Among the 11 Southern images House Speaker Nancy Pelosi has requested to be removed from the Capitol’s National Statuary Hall Collection is one by General Edmund Kirby Smith, who has represented Florida in the Capitol since the 1920s.
What you need to know
- Library of Congress OKs mock-up of the statue of Dr. Mary McLeod Bethune
- Legislature voted in 2016 to remove the statue of General Edmund Kirby Smith
- The world’s second-largest southern flag in public in Hillsborough County
- Flag will return, says chief of the local chapter of Sons of Confederate Veterans
Florida lawmakers have been working to remove that Smith’s statue for years. The legislature formally voted to remove the Smith statue in 2016 and approved it in 2018 to replace it with a sculpture by educator and civil rights activist Dr. Mary McLeod Bethune.
Tampa Democratic US representative Kathy Castor said the process of getting that statue built came a step closer Monday when a Library of Congress committee approved a model of the statue of Bethune proposed by sculptor Nilda Comas .
“She will be a historic representative in the state collection here in the United States Capitol,” Castor told Spectrum Bay News 9 on Monday. “Do you currently know that of the 100 statutes representing states (in the Statuary Hall Collection), none Is African American? “
McLeod Bethune is perhaps best known for starting a private school for African American students in Daytona Beach. That school later merged with the Cookman Institute for Men and later became known as Bethune-Cookman College.

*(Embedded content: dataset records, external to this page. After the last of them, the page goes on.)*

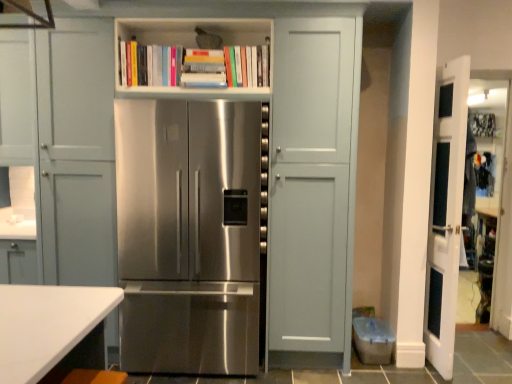 Question: Is stainless steel refrigerator at center positioned before white glossy door at right?

Choices:
 (A) yes
 (B) no

Answer: (A)

Question: Is white glossy door at right a part of stainless steel refrigerator at center?

Choices:
 (A) yes
 (B) no

Answer: (B)

Question: Considering the relative positions of stainless steel refrigerator at center and white glossy door at right in the image provided, is stainless steel refrigerator at center to the left of white glossy door at right from the viewer's perspective?

Choices:
 (A) yes
 (B) no

Answer: (A)

Question: From a real-world perspective, is stainless steel refrigerator at center under white glossy door at right?

Choices:
 (A) yes
 (B) no

Answer: (A)

Question: Is stainless steel refrigerator at center positioned beyond the bounds of white glossy door at right?

Choices:
 (A) no
 (B) yes

Answer: (B)

Question: Does stainless steel refrigerator at center have a smaller size compared to white glossy door at right?

Choices:
 (A) no
 (B) yes

Answer: (A)

Question: From the image's perspective, is white glossy door at right on top of stainless steel refrigerator at center?

Choices:
 (A) no
 (B) yes

Answer: (B)

Question: Does white glossy door at right touch stainless steel refrigerator at center?

Choices:
 (A) yes
 (B) no

Answer: (B)

Question: Is white glossy door at right positioned far away from stainless steel refrigerator at center?

Choices:
 (A) no
 (B) yes

Answer: (B)

Question: Considering the relative sizes of white glossy door at right and stainless steel refrigerator at center in the image provided, is white glossy door at right bigger than stainless steel refrigerator at center?

Choices:
 (A) yes
 (B) no

Answer: (B)

Question: Does white glossy door at right have a greater width compared to stainless steel refrigerator at center?

Choices:
 (A) yes
 (B) no

Answer: (B)

Question: From a real-world perspective, is white glossy door at right on stainless steel refrigerator at center?

Choices:
 (A) no
 (B) yes

Answer: (B)

Question: Is white matte bookshelf at upper center closer to the viewer compared to stainless steel refrigerator at center?

Choices:
 (A) yes
 (B) no

Answer: (B) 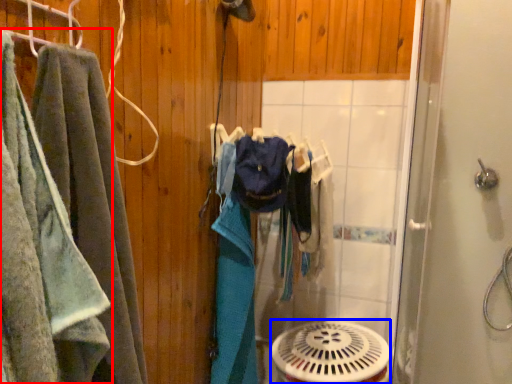 Question: Which of the following is the farthest to the observer, towel (highlighted by a red box) or mechanical fan (highlighted by a blue box)?

Choices:
 (A) towel
 (B) mechanical fan

Answer: (B) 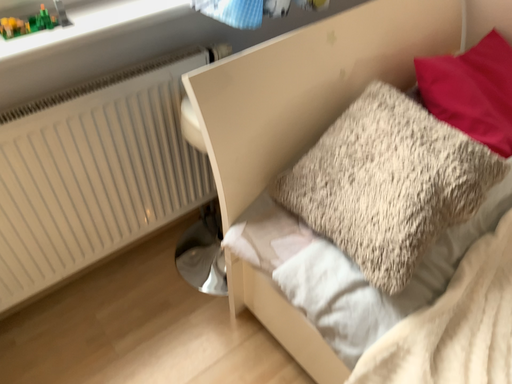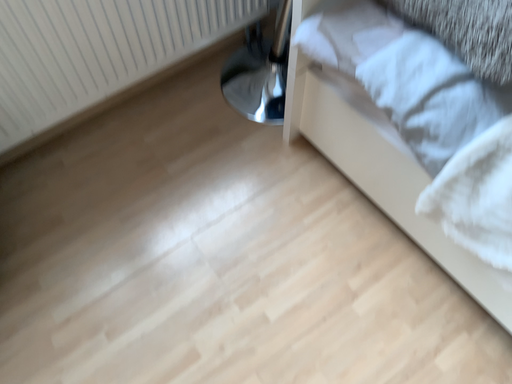 Question: How did the camera likely rotate when shooting the video?

Choices:
 (A) rotated upward
 (B) rotated downward

Answer: (B)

Closer to home, what is called the second-largest Southern flag in the world, in eastern Hillsborough County remains out of sight.
The Sons of Confederate Veterans took the flag off Confederate Memorial Park when protests broke out after the death of George Floyd in Tampa on the Minneapolis police during the last weekend in May in Tampa.

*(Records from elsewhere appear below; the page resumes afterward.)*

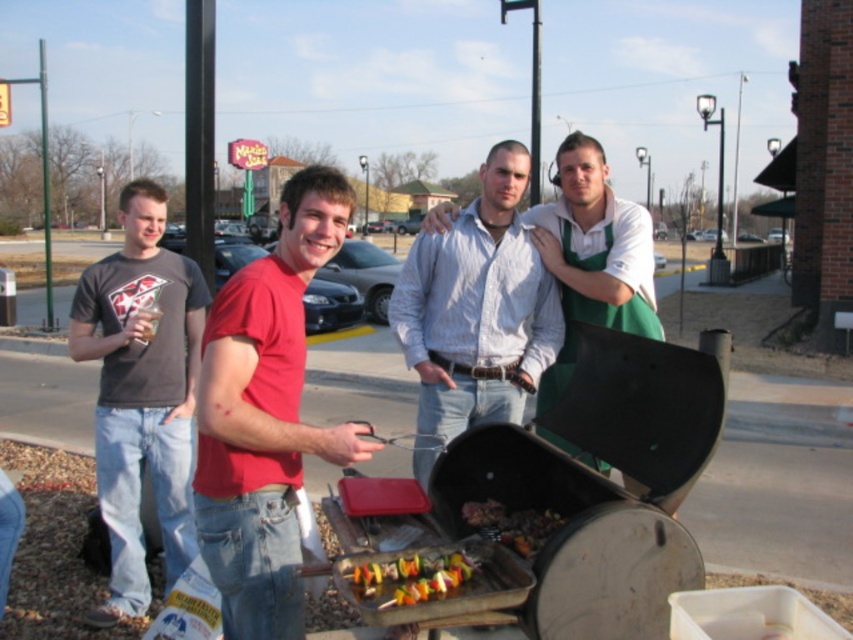 In the barbecue scene, you notice the white textured shirt at center and the grilled skewers at center. Which object takes up more space in the image?

The white textured shirt at center is bigger than the grilled skewers at center, so it takes up more space in the image.

You are standing at the point marked by coordinates point (474,310) in the image. What is the closest object to you?

The point (474,310) marks the white textured shirt at center, so the closest object to you is the white textured shirt at center. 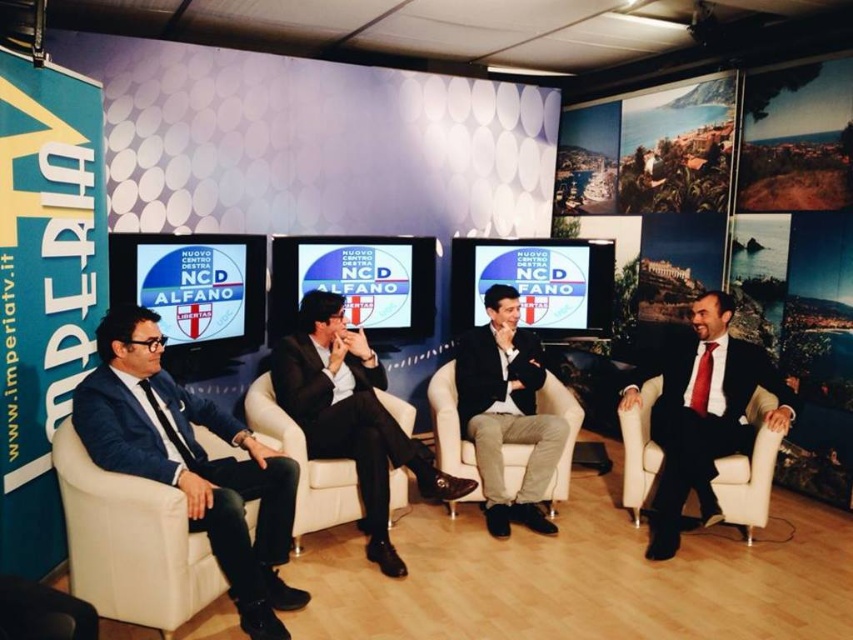 You are a costume designer preparing for a TV show. You have two suits available for the lead actor. The matte black suit at left and the dark blue fabric suit at center. The actor prefers a suit that is more prominent and stands out in the scene. Which suit should you choose?

The matte black suit at left is larger in size than the dark blue fabric suit at center, so the matte black suit at left would be more prominent and stand out in the scene.

You are a camera operator adjusting the camera focus for a live broadcast. You need to focus on both the point at (x=692, y=424) and the point at (x=529, y=460). Which point should you focus on first to ensure the subject closer to the camera is in focus?

You should focus on point (x=692, y=424) first because it is in front of point (x=529, y=460), meaning it is closer to the camera and requires immediate focus adjustment. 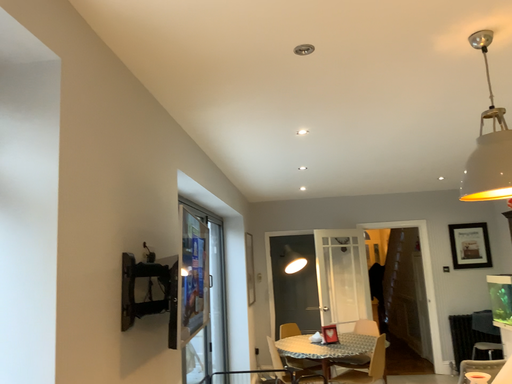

The move is only temporary, says David McCallister, leader of the local branch of Sons of Confederate Veterans and Save Southern Heritage.
“The flag will come back for sure. Once everything calms down and it is safe to do so. We expect to be here for the Super Bowl and welcome the world to Tampa, ”McCallister said Monday.
Tampa’s former Democratic representative, Ed Narain, was the main sponsor of the 2016 Florida House bill to remove the statue of General Edmund Kirby Smith. He says the southern flag is “not reflective” of the United States.
“We are talking about a treacherous flag that has been used for five years at the worst point in this country,” he says. “And for many people, especially African Americans, it’s not a symbol of heritage. It’s an outright symbol of hatred. You can look at the historical records and see photos of lynchings taking place, and you’ll see that flag. It is definitely nothing worse to celebrate. “
A petition is currently pending change.org calling for the “permanent” removal of the southern flag at Hillsborough that has flown at the intersection of I-4 / I-75 for over a decade. It now has over 131,000 signatures as of Monday afternoon.
“That petition is folly,” said McCallister, noting that Tampa Mayor Jane Castor is asking to take action to remove the flag. Since it is on private property, legislators cannot force property owners to remove it, much to their chagrin.
The Sons of Confederate Veterans started exhibiting it in 2008, during Pam Iorio’s second tenure. She called it “divisive,” while former Mayor Bob Buckhorn later called it a “symbol of betrayal.”
Meanwhile, momentum to remove Southern landmarks remains strong in Florida as protests against racial inequality and police abuse continue daily.
On Sunday, hundreds of people marched in Saint Augustine to protest a Southern monument there. And last week in Jacksonville, Mayor Lenny Curry announced the removal of a statue of a Southern soldier who had stood in a local park for more than a century and said two other monuments and eight historical Southern markings will also be removed.
Jacksonville was just named as host of the Republican National Convention in August last week.